**WORK INSTRUCTIONS:**
Output range, inclusive: from the line containing "[Jaypee Business School Facebook] (754, 1810)" to the line containing "Contact Us (205, 2092)". Restate those lines from the data below word for word and only those.

[Items from a data source]
= = = = = = =
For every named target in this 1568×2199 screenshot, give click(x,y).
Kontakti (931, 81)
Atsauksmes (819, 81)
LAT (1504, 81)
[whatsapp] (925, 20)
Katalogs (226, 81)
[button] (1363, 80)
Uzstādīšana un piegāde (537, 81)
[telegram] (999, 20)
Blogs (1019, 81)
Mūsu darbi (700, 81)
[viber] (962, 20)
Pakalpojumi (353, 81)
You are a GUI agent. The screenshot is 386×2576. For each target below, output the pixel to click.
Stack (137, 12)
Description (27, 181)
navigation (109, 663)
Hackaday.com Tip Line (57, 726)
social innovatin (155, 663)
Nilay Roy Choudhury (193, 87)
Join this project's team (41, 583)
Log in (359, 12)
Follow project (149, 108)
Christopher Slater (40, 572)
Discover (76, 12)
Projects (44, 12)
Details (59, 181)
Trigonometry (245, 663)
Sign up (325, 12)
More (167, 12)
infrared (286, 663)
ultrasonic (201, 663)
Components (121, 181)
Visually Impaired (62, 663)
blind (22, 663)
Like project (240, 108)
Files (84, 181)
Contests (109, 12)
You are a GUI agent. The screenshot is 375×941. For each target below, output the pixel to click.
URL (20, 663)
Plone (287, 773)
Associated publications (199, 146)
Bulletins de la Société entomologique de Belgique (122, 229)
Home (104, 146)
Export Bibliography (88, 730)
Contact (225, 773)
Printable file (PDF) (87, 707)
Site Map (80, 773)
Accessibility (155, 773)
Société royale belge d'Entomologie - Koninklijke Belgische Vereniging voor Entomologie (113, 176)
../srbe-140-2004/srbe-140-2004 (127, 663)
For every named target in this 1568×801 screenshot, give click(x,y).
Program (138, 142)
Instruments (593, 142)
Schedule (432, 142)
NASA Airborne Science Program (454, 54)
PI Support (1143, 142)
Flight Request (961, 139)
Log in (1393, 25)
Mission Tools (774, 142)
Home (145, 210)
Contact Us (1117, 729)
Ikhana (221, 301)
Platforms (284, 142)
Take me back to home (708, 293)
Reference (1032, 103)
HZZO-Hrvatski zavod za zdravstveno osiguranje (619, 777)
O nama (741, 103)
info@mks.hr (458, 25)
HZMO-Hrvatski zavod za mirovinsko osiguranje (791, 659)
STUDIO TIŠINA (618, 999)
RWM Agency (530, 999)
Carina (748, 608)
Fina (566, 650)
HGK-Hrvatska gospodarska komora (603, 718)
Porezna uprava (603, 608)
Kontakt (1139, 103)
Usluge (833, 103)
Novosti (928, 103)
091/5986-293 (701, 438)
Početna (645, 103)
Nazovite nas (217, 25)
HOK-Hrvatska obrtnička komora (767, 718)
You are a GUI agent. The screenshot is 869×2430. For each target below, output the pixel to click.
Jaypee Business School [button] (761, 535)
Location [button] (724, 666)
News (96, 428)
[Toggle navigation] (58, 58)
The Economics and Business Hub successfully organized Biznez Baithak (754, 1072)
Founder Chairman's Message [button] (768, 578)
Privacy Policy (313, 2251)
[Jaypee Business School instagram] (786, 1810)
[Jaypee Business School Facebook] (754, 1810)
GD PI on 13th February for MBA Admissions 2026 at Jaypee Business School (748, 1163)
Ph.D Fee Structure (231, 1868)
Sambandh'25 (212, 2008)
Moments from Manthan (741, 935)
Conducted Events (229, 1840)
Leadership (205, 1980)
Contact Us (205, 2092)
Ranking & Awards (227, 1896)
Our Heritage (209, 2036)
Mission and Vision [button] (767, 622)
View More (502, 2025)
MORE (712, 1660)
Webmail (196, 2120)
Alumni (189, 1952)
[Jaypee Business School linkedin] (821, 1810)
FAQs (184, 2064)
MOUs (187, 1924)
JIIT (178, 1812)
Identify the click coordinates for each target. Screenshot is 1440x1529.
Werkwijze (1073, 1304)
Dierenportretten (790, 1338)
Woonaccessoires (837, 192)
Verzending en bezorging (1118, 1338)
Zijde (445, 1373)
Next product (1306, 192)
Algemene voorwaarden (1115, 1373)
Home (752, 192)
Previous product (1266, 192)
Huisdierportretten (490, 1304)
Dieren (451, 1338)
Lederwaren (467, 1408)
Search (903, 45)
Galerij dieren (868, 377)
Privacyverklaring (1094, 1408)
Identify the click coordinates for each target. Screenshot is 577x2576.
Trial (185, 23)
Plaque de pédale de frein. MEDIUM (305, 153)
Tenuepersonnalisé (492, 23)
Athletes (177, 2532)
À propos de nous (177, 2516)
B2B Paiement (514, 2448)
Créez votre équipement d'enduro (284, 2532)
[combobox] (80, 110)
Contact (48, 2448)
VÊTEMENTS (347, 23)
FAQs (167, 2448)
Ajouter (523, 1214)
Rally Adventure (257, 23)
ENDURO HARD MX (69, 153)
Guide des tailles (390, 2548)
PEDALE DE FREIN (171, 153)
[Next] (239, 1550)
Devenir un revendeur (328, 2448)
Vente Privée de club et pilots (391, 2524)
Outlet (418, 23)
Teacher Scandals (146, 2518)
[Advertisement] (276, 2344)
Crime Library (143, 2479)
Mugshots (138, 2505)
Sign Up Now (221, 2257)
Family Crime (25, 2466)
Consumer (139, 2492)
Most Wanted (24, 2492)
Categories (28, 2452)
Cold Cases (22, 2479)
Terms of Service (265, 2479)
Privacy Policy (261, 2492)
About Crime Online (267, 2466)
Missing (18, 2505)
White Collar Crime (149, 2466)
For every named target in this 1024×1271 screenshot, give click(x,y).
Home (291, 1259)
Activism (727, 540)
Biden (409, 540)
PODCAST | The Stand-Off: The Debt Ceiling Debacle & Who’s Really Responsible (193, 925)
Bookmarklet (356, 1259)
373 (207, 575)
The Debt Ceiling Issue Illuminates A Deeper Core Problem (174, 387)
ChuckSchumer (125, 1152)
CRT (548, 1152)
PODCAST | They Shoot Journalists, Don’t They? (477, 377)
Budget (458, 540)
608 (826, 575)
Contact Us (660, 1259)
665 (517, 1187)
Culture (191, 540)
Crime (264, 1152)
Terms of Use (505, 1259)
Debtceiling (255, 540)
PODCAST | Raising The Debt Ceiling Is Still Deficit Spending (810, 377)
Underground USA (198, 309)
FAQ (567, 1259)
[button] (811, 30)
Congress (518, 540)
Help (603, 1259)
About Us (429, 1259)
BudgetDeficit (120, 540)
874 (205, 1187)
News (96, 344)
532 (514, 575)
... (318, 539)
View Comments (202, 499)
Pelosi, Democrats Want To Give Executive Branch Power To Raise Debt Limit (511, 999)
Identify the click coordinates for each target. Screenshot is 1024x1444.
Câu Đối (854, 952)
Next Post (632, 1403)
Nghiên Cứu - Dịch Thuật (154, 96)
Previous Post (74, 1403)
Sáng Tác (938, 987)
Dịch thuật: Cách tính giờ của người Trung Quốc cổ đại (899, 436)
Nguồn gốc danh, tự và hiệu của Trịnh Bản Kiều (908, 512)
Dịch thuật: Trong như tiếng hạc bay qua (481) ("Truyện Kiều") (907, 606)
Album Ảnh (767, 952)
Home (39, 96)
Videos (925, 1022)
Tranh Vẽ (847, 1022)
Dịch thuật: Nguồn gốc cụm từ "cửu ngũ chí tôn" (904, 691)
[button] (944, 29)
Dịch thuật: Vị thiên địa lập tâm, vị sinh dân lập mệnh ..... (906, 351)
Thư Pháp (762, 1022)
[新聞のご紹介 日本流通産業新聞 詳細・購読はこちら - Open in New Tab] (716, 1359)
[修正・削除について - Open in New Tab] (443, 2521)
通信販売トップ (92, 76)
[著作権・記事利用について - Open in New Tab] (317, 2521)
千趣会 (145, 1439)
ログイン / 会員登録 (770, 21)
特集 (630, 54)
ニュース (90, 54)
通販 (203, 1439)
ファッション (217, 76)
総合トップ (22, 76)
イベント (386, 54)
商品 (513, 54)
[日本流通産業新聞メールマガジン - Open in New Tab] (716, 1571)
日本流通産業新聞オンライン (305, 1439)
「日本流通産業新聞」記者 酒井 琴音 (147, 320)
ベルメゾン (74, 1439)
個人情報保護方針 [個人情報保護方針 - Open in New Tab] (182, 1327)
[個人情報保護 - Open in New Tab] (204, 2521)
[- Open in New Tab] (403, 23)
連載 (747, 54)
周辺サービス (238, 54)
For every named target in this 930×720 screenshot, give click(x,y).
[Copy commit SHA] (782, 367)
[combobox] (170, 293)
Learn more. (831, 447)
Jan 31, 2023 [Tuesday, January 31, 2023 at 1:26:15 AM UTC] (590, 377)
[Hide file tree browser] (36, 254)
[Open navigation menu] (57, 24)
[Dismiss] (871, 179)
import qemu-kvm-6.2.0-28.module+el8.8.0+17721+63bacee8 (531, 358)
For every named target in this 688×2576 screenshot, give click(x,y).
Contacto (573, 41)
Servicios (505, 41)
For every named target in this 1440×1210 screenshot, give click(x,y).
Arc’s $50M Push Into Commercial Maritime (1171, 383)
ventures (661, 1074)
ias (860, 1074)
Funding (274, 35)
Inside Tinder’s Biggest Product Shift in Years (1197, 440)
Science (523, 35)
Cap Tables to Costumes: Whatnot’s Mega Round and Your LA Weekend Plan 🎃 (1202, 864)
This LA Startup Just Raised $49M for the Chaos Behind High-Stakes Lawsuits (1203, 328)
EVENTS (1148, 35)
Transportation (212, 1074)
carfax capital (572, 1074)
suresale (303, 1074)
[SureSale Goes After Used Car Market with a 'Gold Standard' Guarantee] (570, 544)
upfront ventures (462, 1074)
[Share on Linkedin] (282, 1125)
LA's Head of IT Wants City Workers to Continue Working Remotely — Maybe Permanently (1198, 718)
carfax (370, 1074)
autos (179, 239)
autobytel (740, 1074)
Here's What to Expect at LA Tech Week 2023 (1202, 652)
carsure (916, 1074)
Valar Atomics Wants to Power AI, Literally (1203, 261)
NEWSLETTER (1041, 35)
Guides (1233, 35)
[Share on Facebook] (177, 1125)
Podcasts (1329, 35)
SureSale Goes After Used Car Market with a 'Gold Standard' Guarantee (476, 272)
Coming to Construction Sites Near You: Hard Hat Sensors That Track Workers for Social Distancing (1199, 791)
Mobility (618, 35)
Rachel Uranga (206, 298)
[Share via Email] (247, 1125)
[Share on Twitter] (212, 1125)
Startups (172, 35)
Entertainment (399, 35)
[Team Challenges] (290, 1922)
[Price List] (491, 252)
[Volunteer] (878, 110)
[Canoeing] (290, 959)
= = = = = = =
**OUTPUT FOR THIS EXERCISE:**
[Jaypee Business School Facebook] (754, 1810)
GD PI on 13th February for MBA Admissions 2026 at Jaypee Business School (748, 1163)
Ph.D Fee Structure (231, 1868)
Sambandh'25 (212, 2008)
Moments from Manthan (741, 935)
Conducted Events (229, 1840)
Leadership (205, 1980)
Contact Us (205, 2092)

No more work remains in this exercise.